Configuration Register Operations
imm[11:4] | imm[4:0] | rs1 | funct3 | rd | opcode | operation |
---|---|---|---|---|---|---|
7 | 5 | 5 | 3 | 5 | 7 | |
reg | ssr | 00000 | 001 | dest | OP-CUSTOM1 | SCFGRI |
reg | ssr | value | 010 | 00000 | OP-CUSTOM1 | SCFGWI |
SCFGRI and SCFGWI read and write a value from or to an SSR configuration register. The immediate argument reg specifies the index of the register, ssr specifies which SSR should be accessed. SCFGRI places the read value in rd. SCFGWI moves the value in rs1 to the selected SSR configuration register.
funct7 | rs2 | rs1 | funct3 | rd | opcode | operation |
---|---|---|---|---|---|---|
7 | 5 | 5 | 3 | 5 | 7 | |
0000000 | addr | 00001 | 001 | dest | OP-CUSTOM1 | SCFGR |
0000000 | addr | value | 010 | 00001 | OP-CUSTOM1 | SCFGW |
SCFGR and SCFGW read and write a value from or to an SSR configuration register. The value in register rs2 specifies specifies the address of the register as follows: bits 4 to 0 correspond to ssr and indicate the SSR to be used, and the bits 11 to 4 correspond to reg and indicate the index of the register. SCFGR places the read value in rd.

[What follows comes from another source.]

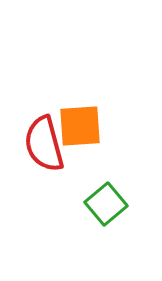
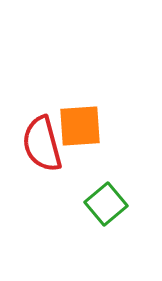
red semicircle: moved 2 px left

SCFGW moves the value in rs1 to the selected SSR configuration register.
"Xfrep" Extension for Floating-Point Repetition
"Xdma" Extension for Asynchronous Data Movement
The "Xdma" extension provides custom instructions to control an asynchronous data movement engine tightly coupled to the processor core.
Address Operations
funct7 | rs2 | rs1 | funct3 | rd | opcode | operation |
---|---|---|---|---|---|---|
7 | 5 | 5 | 3 | 5 | 7 | |
0000000 | ptrhi | ptrlo | 000 | 00000 | OP-CUSTOM1 | DMSRC |
0000001 | ptrhi | ptrlo | 000 | 00000 | OP-CUSTOM1 | DMDST |
DMSRC and DMDST specify the source and destination address pointers for the next data movement operation. The arguments ptrhi and ptrlo are truncated to 32-bit values, and concatenated to form a 64-bit value, and truncated to PLEN.
Stride Operations
funct7 | rs2 | rs1 | funct3 | rd | opcode | operation |
---|---|---|---|---|---|---|
7 | 5 | 5 | 3 | 5 | 7 | |
0000110 | dststrd | srcstrd | 000 | 00000 | OP-CUSTOM1 | DMSTR |
0000111 | 00000 | reps | 000 | 00000 | OP-CUSTOM1 | DMREP |
DMSTRD configures the stride for two-dimensional transfers. The value in registers rs1 and rs2 are sign-extended to PLEN and configured as the source and destination stride, respectively. After each transfer of the innermost dimension, the strides are added to the respective address pointers.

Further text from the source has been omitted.